At the 2025 ASCO Annual Meeting, the DESTINY-Breast09 results were presented (Abstract LBA1008). Researchers aimed to determine whether T-DXd could improve patient outcomes in the first-line setting in the DESTINY-Breast09 clinical trial. Results indicated that T-DXd + Pertuzumab may provide a new first-line standard of therapy for metastatic HER2-positive breast cancer, a disease that has not witnessed any advancement in over ten years.  A taxane used in combination with the HER2-targeted therapy like trastuzumab and pertuzumab (THP) has been the accepted first-line treatment for patients with locally advanced or metastatic HER2-positive breast cancer for over 20 years. Nonetheless, within 2 years of treatment the majority of THP patients develop cancer. 

Among the patients randomized to trastuzumab deruxtecan plus pertuzumab (T-DXd + P; n = 383) and trastuzumab, pertuzumab, and a taxane (THP; n = 387), 52% had de novo disease and 54% had hormone receptor–positive (HR+) status. Baseline demographic and disease characteristics were well balanced between the groups.

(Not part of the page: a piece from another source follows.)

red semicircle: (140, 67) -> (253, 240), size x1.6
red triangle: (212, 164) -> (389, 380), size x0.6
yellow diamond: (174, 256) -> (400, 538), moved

At a median follow-up of nearly 2.5 years (29 months; interim data cutoff February 26, 2025); T-DXd + P significantly improved PFS by blinded independent central review (BICR; hazard ratio, 0.56; 95% confidence interval [CI], 0.44–0.71; p<0.00001). This combo reduced the risk of disease progression or death by 44% for patients.  The median progression-free survival was more than 3 years with T-DXd and pertuzumab (40.7 months).

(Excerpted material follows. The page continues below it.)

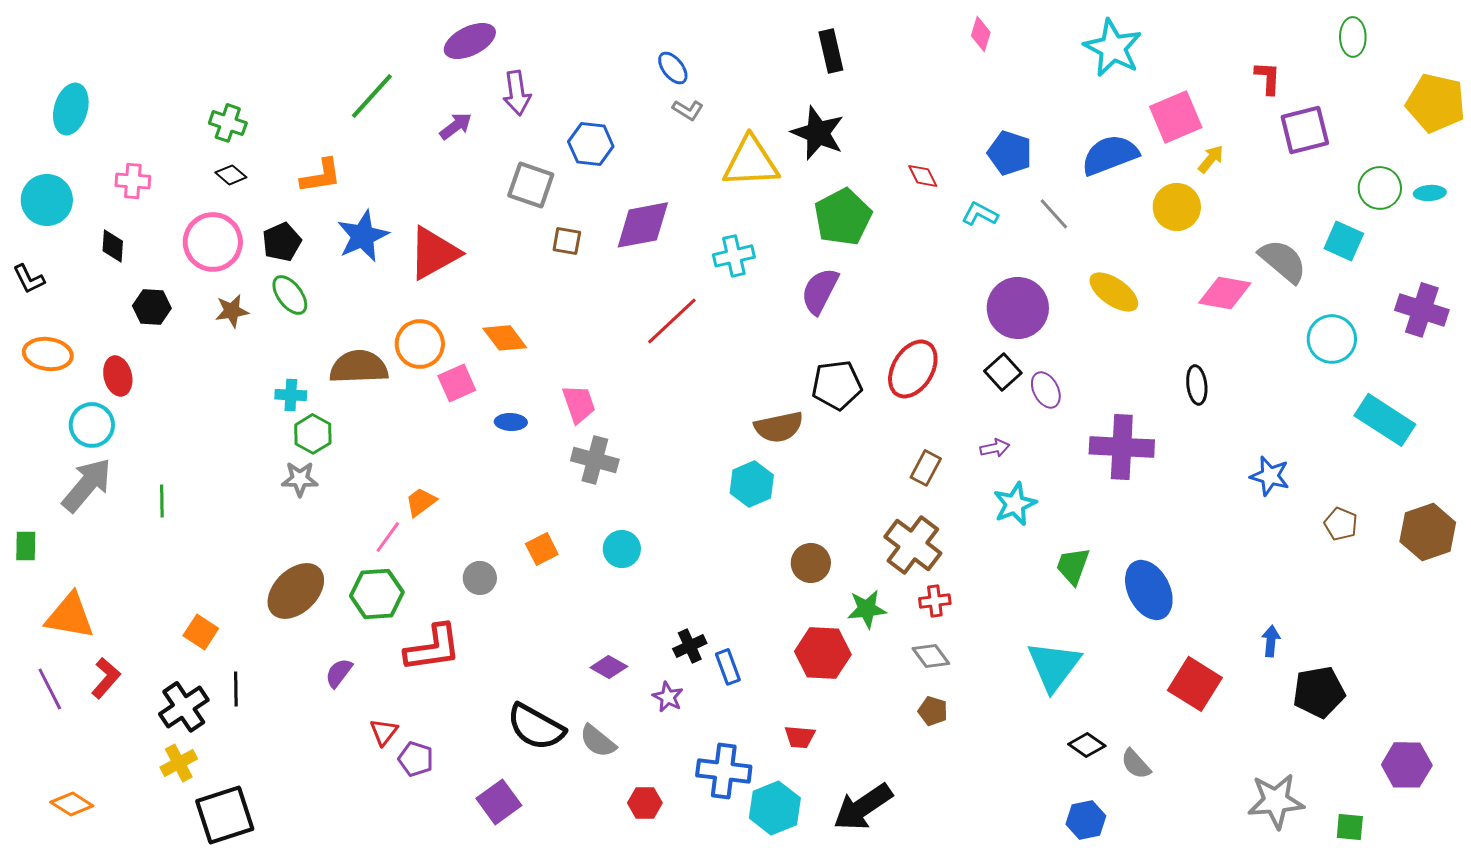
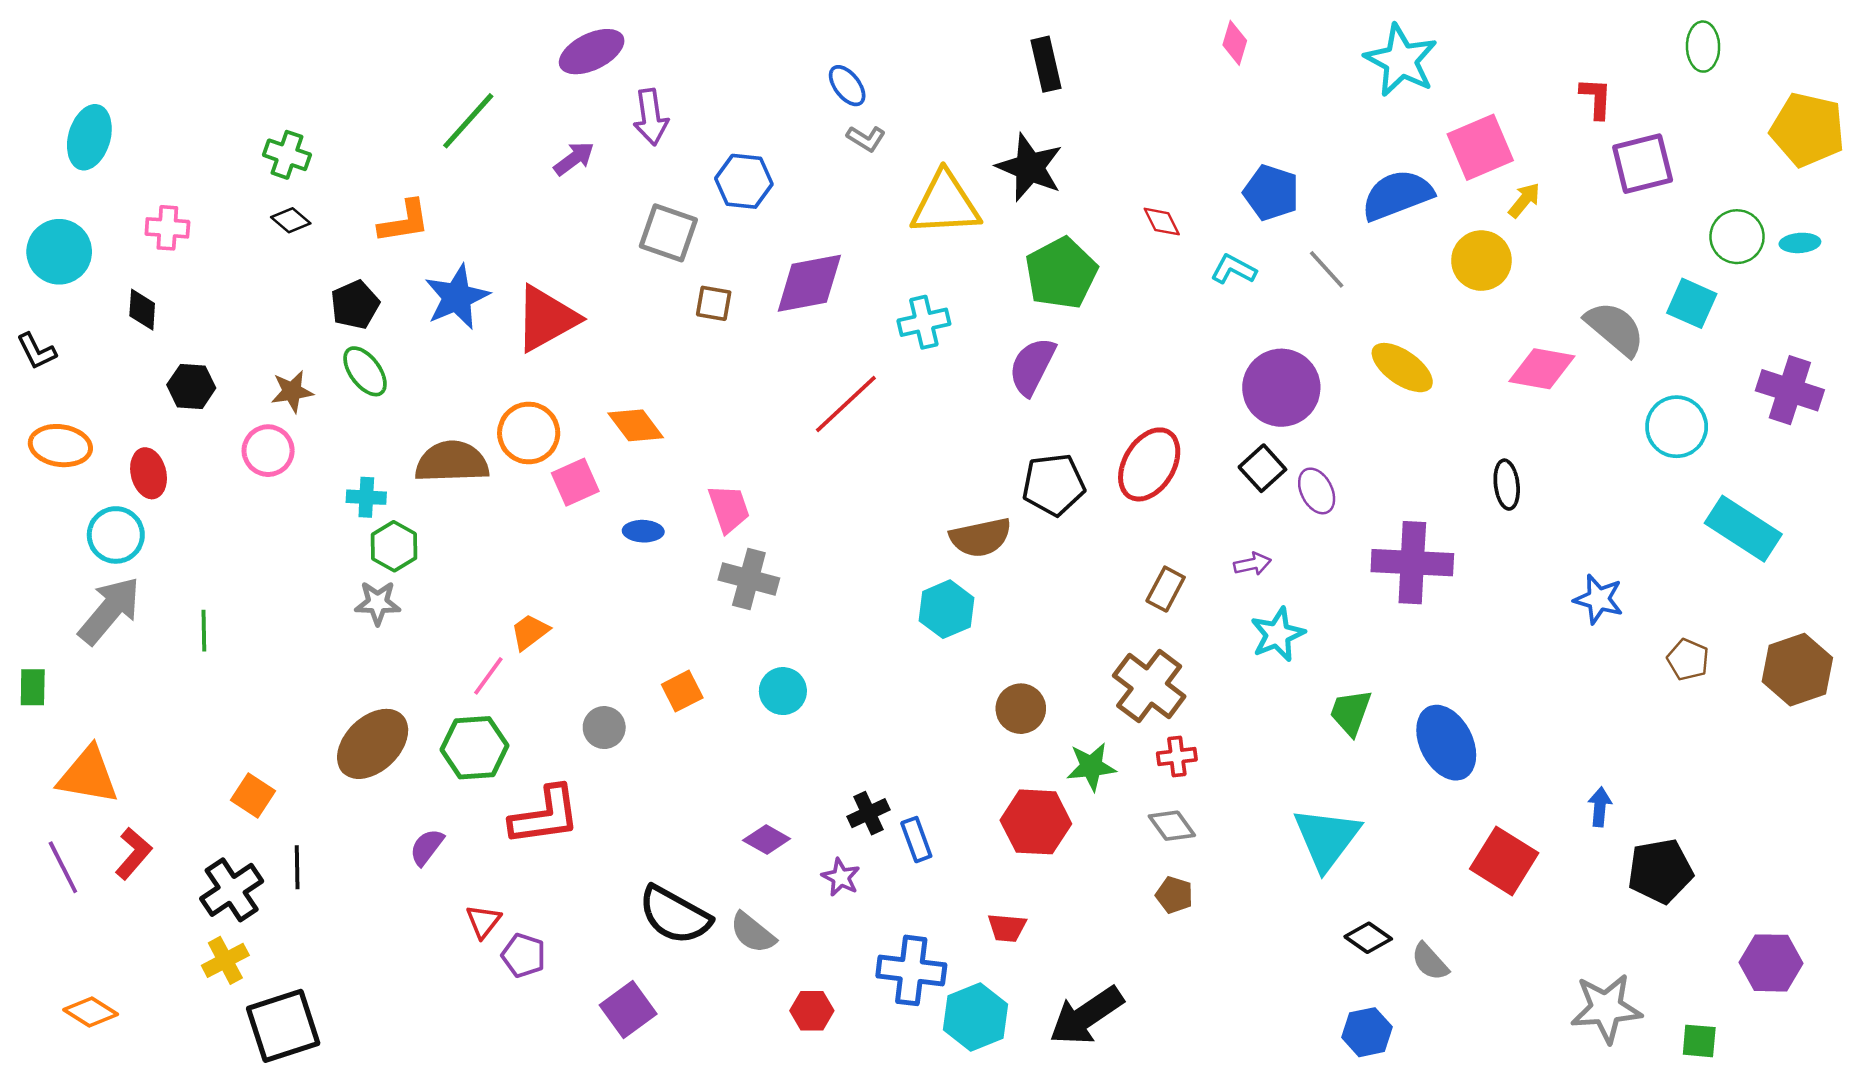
pink circle: (213, 242) -> (268, 451), moved, size x0.7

Roughly 70% of patients in the T-DXd with pertuzumab group experienced no growth or spread of their cancer at 2 years, compared to roughly 52% in the THP group. About 85% of individuals who received T-DXd with pertuzumab achieved a reduction or disappearance of their cancer, compared to 78.6% of patients in the THP group. Approximately 15% of patients who responded to T-DXd plus pertuzumab treatment showed no evidence of malignancy, compared to 8.5% in the THP group. Although overall survival (OS) data was still not mature, researchers observed a pattern of OS improvement for patients receiving T-DXd with pertuzumab. 

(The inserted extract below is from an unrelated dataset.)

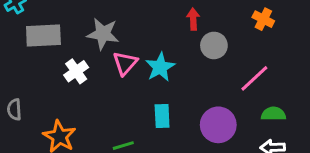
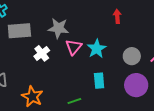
gray circle: (214, 45) -> (132, 56), moved

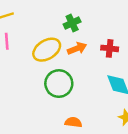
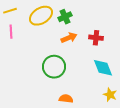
yellow ellipse: (47, 50) -> (41, 16), moved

Both groups experienced similar rates of serious adverse effects. Grade ≥3 treatment-emergent adverse events (TEAEs) occurred in 63.5% of patients receiving T-DXd + P and 62.3% of those receiving THP. Serious TEAEs were reported in 27.0% and 25.1% of patients, respectively. Adjudicated drug-related interstitial lung disease (ILD)/pneumonitis was observed in 46 patients (12.1%) in the T-DXd + P arm—predominantly Grade 1/2, with two cases (0.5%) of Grade 5—and in 4 patients (1.0%) in the THP arm, all Grade 1/2.

KOL insights: 

“The combination of T-DXd and pertuzumab demonstrated a statistically significant and clinically meaningful improvement in PFS compared with THP. These data suggest that the combination of T-DXd and pertuzumab may represent a new first-line standard of care for patients with metastatic HER2-positive breast cancer.”– Expert Opinion

“The findings from Destiny-Breast09 represent a new first-line standard treatment option for HER2-positive metastatic breast cancer. The duration of therapy can now be measured in years and gives us the opportunity to look at appropriate sequencing of this new standard to optimize quality of life and toxicities”– Expert Opinion

Conclusion: 

The DESTINY-Breast09 trial introduces trastuzumab deruxtecan (T-DXd) into the frontline treatment setting for HER2-positive advanced or metastatic breast cancer, challenging the conventional paradigm that relies on taxane-based induction chemotherapy. Unlike taxanes, T-DXd is not associated with cumulative neurotoxicity, making it a compelling option for extended use and potentially improving long-term tolerability. In combination with pertuzumab, T-DXd significantly improved PFS compared to the standard THP regimen. This benefit was both statistically significant and clinically meaningful, with consistent results observed across all patient subgroups, highlighting the robustness and generalizability of the findings. The data suggests that T-DXd plus pertuzumab could potentially redefine the first-line treatment landscape for HER2-positive advanced or metastatic breast cancer, offering a combination of enhanced efficacy with a favorable safety and tolerability profile.